PROBLEM TO WORK ON.
The response should contain only those lines of the entries below that include the string "Eurydice".

ENTRIES SHOWN.
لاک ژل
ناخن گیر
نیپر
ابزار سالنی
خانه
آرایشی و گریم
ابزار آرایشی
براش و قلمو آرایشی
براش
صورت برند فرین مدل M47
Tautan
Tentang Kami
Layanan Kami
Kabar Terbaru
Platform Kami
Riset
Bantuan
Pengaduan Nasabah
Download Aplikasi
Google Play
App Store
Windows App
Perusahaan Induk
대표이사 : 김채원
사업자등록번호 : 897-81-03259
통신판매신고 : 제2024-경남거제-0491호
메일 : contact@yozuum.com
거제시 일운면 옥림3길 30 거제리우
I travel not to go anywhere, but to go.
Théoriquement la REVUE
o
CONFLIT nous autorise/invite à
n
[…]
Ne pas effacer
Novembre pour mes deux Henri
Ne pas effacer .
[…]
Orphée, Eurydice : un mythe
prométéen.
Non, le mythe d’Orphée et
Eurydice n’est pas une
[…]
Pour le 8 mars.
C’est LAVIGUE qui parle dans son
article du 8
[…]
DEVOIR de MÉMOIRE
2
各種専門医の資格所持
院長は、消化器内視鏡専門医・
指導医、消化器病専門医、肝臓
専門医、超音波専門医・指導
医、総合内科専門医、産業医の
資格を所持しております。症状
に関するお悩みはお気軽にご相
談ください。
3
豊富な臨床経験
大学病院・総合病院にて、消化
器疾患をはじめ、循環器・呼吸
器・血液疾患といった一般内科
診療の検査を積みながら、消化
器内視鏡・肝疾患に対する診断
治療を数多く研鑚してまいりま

==

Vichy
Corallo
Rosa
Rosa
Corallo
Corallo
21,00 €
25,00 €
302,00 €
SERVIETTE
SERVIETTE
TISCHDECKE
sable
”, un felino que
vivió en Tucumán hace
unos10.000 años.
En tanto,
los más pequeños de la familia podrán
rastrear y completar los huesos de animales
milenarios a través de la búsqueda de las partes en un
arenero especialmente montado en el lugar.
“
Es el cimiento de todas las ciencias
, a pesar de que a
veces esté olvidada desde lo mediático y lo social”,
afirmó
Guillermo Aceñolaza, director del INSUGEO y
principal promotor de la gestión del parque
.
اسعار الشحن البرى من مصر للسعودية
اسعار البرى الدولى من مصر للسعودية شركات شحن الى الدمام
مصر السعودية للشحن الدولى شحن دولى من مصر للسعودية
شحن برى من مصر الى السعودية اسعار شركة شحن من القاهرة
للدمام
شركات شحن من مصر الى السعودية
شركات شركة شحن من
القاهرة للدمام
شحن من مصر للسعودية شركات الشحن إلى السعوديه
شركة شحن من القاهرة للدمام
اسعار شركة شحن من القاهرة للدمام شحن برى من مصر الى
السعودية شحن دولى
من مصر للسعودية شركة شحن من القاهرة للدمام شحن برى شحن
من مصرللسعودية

EXERCISE RESULT.
Orphée, Eurydice : un mythe
Eurydice n’est pas une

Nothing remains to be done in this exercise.